AUSTIN, Texas — Moriba Jah, an astrodynamicist, space environmentalist and aerospace engineer at The University of Texas at Austin, has been awarded a MacArthur Fellowship, often referred to as the “genius grant.” The award recognizes Jah’s work to track and monitor the more than 30,000 human-made objects orbiting the earth.

Jah is one of 25 individuals selected for the five-year fellowship — a no-strings-attached “investment in a person’s originality, insight and potential.” Recipients are nominated based on proven talent and extraordinary originality and dedication to their creative pursuits.

Jah, an associate professor in the Cockrell School of Engineering’s Department of Aerospace Engineering and Engineering Mechanics, has developed tools for more precisely determining the locations and possible orbital paths of the active and inactive satellites, rocket bodies and other debris in space. This knowledge gives scientists a better picture of where objects are related to each other and when a collision could occur.

In tracking these objects, Jah and his colleagues have built complete catalogs of space objects in orbit. These tools — ASTRIAGraph and Wayfinder, a new version designed specifically for use by the general public — are online visualization tools, freely available to all, that integrate information from governments, industry and researchers.

“The orbital highways are getting crowded, and the services and capabilities that we depend upon are in jeopardy of being lost due to collisions from orbiting space debris, and it’s very difficult to predict where and when those things might happen,” Jah said.

Jah is an outspoken advocate for space environmentalism, a framework for treating Earth’s orbit as a finite natural resource that needs to be preserved and protected. Jah has proposed policies to create a circular space economy, preventing pollution in the form of single-use satellites and incentivizing companies to reuse satellites rather than abandon them.
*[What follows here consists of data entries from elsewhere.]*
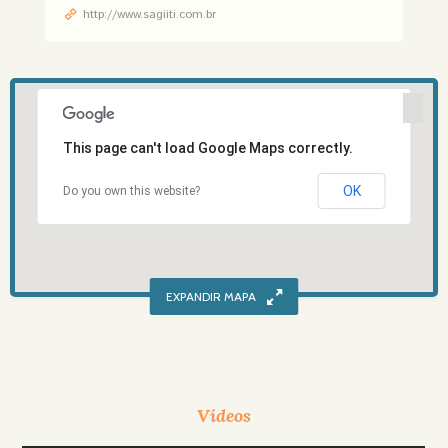
http://www.sagiiti.com.br
This page can't load Google Maps correctly.
OK
Do you own this website?
Vídeos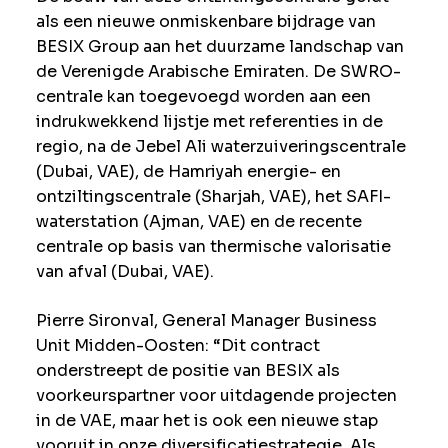
als een nieuwe onmiskenbare bijdrage van
BESIX Group aan het duurzame landschap van
de Verenigde Arabische Emiraten. De SWRO-
centrale kan toegevoegd worden aan een
indrukwekkend lijstje met referenties in de
regio, na de Jebel Ali waterzuiveringscentrale
(Dubai, VAE), de Hamriyah energie- en
ontziltingscentrale (Sharjah, VAE), het SAFI-
waterstation (Ajman, VAE) en de recente
centrale op basis van thermische valorisatie
van afval (Dubai, VAE).
Pierre Sironval, General Manager Business
Unit Midden-Oosten:
“Dit contract
onderstreept de positie van BESIX als
voorkeurspartner voor uitdagende projecten
in de VAE, maar het is ook een nieuwe stap
vooruit in onze diversificatiestrategie. Als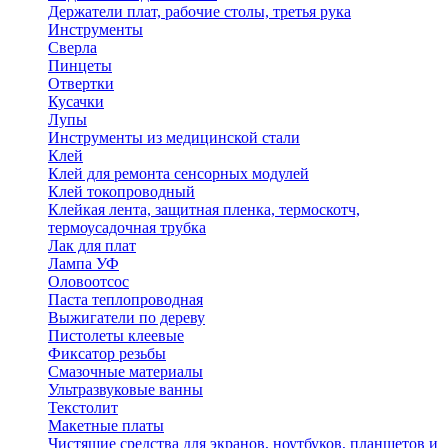
Держатели плат, рабочие столы, третья рука
Инструменты
Сверла
Пинцеты
Отвертки
Кусачки
Лупы
Инструменты из медицинской стали
Клей
Клей для ремонта сенсорных модулей
Клей токопроводный
Клейкая лента, защитная пленка, термоскотч,
термоусадочная трубка
Лак для плат
Лампа УФ
Оловоотсос
Паста теплопроводная
Выжигатели по дереву
Пистолеты клеевые
Фиксатор резьбы
Смазочные материалы
Ультразвуковые ванны
Текстолит
Макетные платы
Чистящие средства для экранов, ноутбуков, планшетов и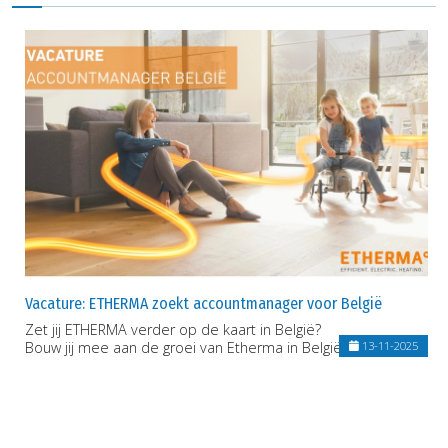
Vacature: ETHERMA zoekt accountmanager voor België
Zet jij ETHERMA verder op de kaart in België?
Bouw jij mee aan de groei van Etherma in België?
13-11-2025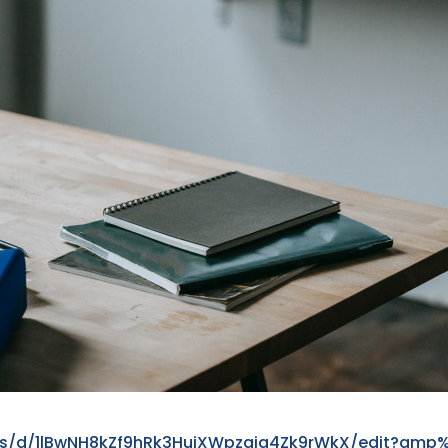
s/​d/​1lB​wNH8​kZf9​hRk3​HuiX​Wpza​ia4Z​k9rW​kX/​edit?​amp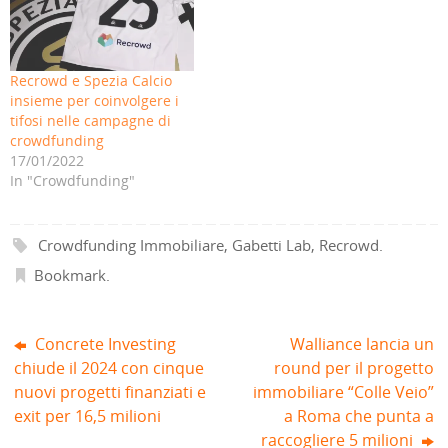
(
u
e
i
u
u
S
n
i
n
n
n
i
a
n
u
a
a
a
n
u
n
n
n
p
u
n
a
u
u
r
o
a
n
o
o
e
v
n
u
v
v
Recrowd e Spezia Calcio
i
a
u
o
a
a
insieme per coinvolgere i
n
f
o
v
f
f
u
i
v
a
i
i
tifosi nelle campagne di
n
n
a
f
n
n
a
e
f
i
e
e
crowdfunding
n
s
i
n
s
s
17/01/2022
u
t
n
e
t
t
o
r
e
s
r
r
In "Crowdfunding"
v
a
s
t
a
a
a
)
t
r
)
)
f
r
a
i
a
)
n
)
Crowdfunding Immobiliare
,
Gabetti Lab
,
Recrowd
.
e
s
t
Bookmark
.
r
a
)
Concrete Investing
Walliance lancia un
chiude il 2024 con cinque
round per il progetto
nuovi progetti finanziati e
immobiliare “Colle Veio”
exit per 16,5 milioni
a Roma che punta a
raccogliere 5 milioni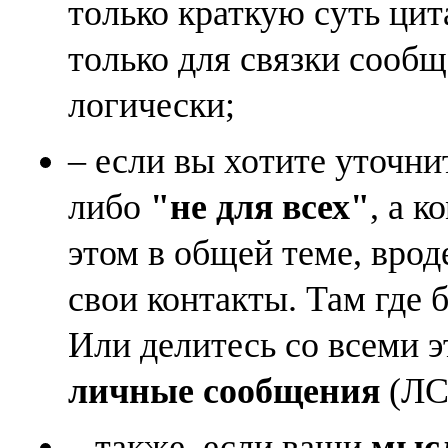
только краткую суть ци
только для связки сооб
логически;
– если вы хотите уточни
либо
"не для всех"
, а к
этом в общей теме, врод
свои контакты. Там где 
Или делитесь со всеми 
личные сообщения
(ЛС)
– также, если ваши
мысл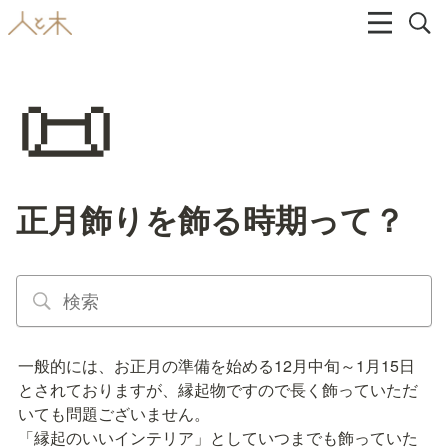
📜
正月飾りを飾る時期って？
一般的には、お正月の準備を始める12月中旬～1月15日
とされておりますが、縁起物ですので長く飾っていただ
いても問題ございません。

「縁起のいいインテリア」としていつまでも飾っていた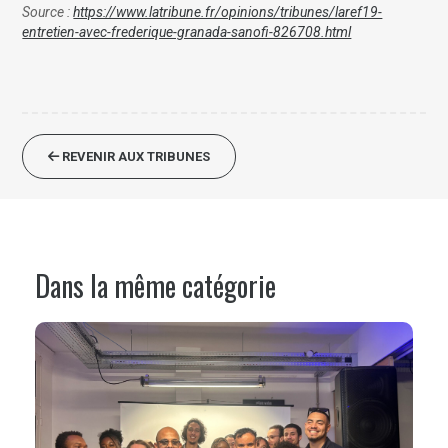
Source :
https://www.latribune.fr/opinions/tribunes/laref19-
entretien-avec-frederique-granada-sanofi-826708.html
REVENIR AUX TRIBUNES
Dans la même catégorie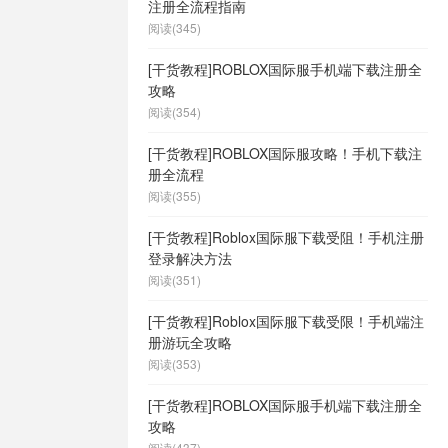
注册全流程指南
阅读(345)
[干货教程]ROBLOX国际服手机端下载注册全
攻略
阅读(354)
[干货教程]ROBLOX国际服攻略！手机下载注
册全流程
阅读(355)
[干货教程]Roblox国际服下载受阻！手机注册
登录解决方法
阅读(351)
[干货教程]Roblox国际服下载受限！手机端注
册游玩全攻略
阅读(353)
[干货教程]ROBLOX国际服手机端下载注册全
攻略
阅读(437)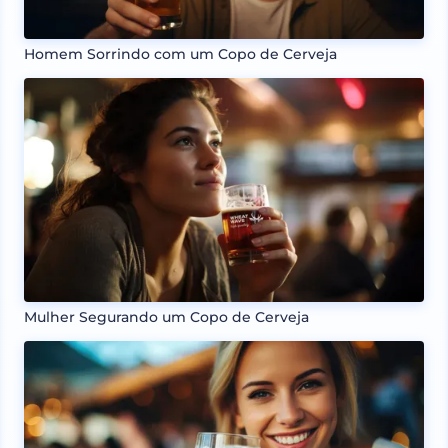
Homem Sorrindo com um Copo de Cerveja
Mulher Segurando um Copo de Cerveja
In addition to his research, Jah is a co-founder and chief scientist at Privateer. His fellow co-founders in the private space venture are Alex Fielding, who co-founded technology company Ripcord, and Steve Wozniak, co-founder of Apple. Together they focus on similar areas to Jah’s research, collecting data on objects in orbit to allow space operators to move safely and effectively.

“Moriba is leading the way in one of the most important areas of space exploration — navigation in the increasingly crowded space above the earth and the prevention of more pollution in space,” said Roger Bonnecaze, dean of the Cockrell School. “He is one of a kind, and we are proud to have him in our Texas Engineering community, advancing space environmentalism and tracking orbital debris in new and incredibly impactful ways.”

Jah is the 10th UT Austin faculty member awarded a MacArthur Foundation fellowship, joining: Monica Muñoz Martinez (History, 2021), Livia Schiavinator Eberlin (Chemistry, 2018), Annie Baker (Theatrical Arts, 2017), Branden Jacobs-Jenkins (Theatre Arts, 2016),  Jacqueline Jones (History, 1999), David Hillis (Integrative Biology, 1999), Nancy Moran (Integrative Biology, 1997), Nora C. England (Linguistics, 1993), Philip Uri Treisman (Mathematics, 1992), Thomas G. Palaima (Classics, 1985), David Stuart (Linguistics & Archeology, 1984), and Karen K. Uhlenbeck (Mathematics, 1983).